September 27, 2011

NATO approves Air Command and Control System Factory System Tests

References: ThalesRaytheonSystems (1), NATO (2), NACMA (3)

News Report

As appeared on a recent press release, ThalesRaytheonSystems has received approval from the NATO Air Command and Control System Management Agency (NACMA) for successfully completing the NATO Air Command and Control System (ACCS) Factory System Test.

The System

The NATO Air Command And Control System (ACCS) is intended to combine, and automate, at the tactical level the planning and tasking and execution of all air operations. When operational, the ACCS will provide a unified air command and control system, enabling NATO’s European nations (including new Alliance members) to seamlessly manage all types of air operations over their territory, and beyond.

The system will provide for the management of the functions of air traffic control, surveillance, air mission control, air space management, force management, and command and control resource management.

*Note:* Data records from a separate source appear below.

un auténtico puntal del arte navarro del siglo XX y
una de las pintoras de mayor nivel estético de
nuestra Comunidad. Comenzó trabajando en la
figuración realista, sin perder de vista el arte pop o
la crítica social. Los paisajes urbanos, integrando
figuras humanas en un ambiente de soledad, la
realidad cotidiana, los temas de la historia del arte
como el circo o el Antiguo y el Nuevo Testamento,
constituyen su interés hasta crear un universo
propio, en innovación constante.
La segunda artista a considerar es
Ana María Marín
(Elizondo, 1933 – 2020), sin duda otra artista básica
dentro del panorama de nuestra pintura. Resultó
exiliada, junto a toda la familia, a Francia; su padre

At the planning and tasking level the system will be fielded in Combined Air Operations Centres (CAOCs). At the execution level, ACCS will be fielded in control centres that will provide facilities for aircraft control and production and dissemination of the Joint Environment Picture.

The Context

The ACCS was conceived in the 1980’s to replace existing air defence systems such as NADGE and GEADGE, but it wasn’t until 1992 that the North Atlantic Council agreed to the initial implementation of ACCS to a first level of operational capability in both static and deployable configurations.
The initial NATO contract, worth at the time some US $500M, was signed in 1999 with Air Command Systems International (ACSI), a French-registered company (now based in Massy near Paris) formed by two shareholders, Raytheon of the USA and Thomson-CSF (now THALES) of France. The contract provides for the development and testing of the ACCS system core software and hardware, and initial installation will occur in validation sites in Belgium, France, Germany and Italy which have each signed separate contracts with ACSI. Following successful testing and validation, replication of the software will occur in sites throughout NATO Europe.

NATO’s contract with ACSI is managed by the NATO ACCS Management Agency (NACMA) in Brussels. NACMA is the procurement and implementing body of the NATO ACCS Management Organisation (NACMO). Within its primary function as a system acquisition agency, NACMA’s tasks include; the central planning, system engineering, implementation and configuration management for the ACCS programme, and ensuring ACCS system integrity, integration and interoperability.

ACCS was identified as one of the “top 10” NATO priorities at the Lisbon Summit in 2010. With ACCS, NATO operators will have a state-of-the-art air C2 system responsible for 8 million square kilometers of European airspace and out-of-area NATO operations. ACCS will provide opportunities for common training, standard operational procedures and centralized maintenance for all NATO nations, significantly reducing support costs and increasing manning flexibility. As NATO evolves in the future, ACCS is designed to adapt to new operational challenges whether it be for continued advancements to air C2 or the addition of Ballistic Missile Defense capabilities, ACCS provides the solid command and control foundation for the alliance.


NATO ACCS is the largest system of its kind to be delivered across multiple nations and provides critical new capabilities including resource management, Surface-to-Air Missile planning and automated flight safety aids in support of modern NATO operations”, said Jack Harrington, CEO, ThalesRaytheonSystems. “ACCS has left the factory to complete its validation at the NATO Test and Validation Facility, and the national operational sites.”

The Factory System Test was a comprehensive set of technical and operational tests, giving NATO the confidence to move forward to the next validation phase and for ACCS to be the foundation for Ballistic Missile Defence C2 capabilities,” said Dr van der Giet, General Manager, NACMA. “The teamwork between NACMA and Industry was excellent, in particular through the performance of the specific NATO-designed end-to-end operational scenario.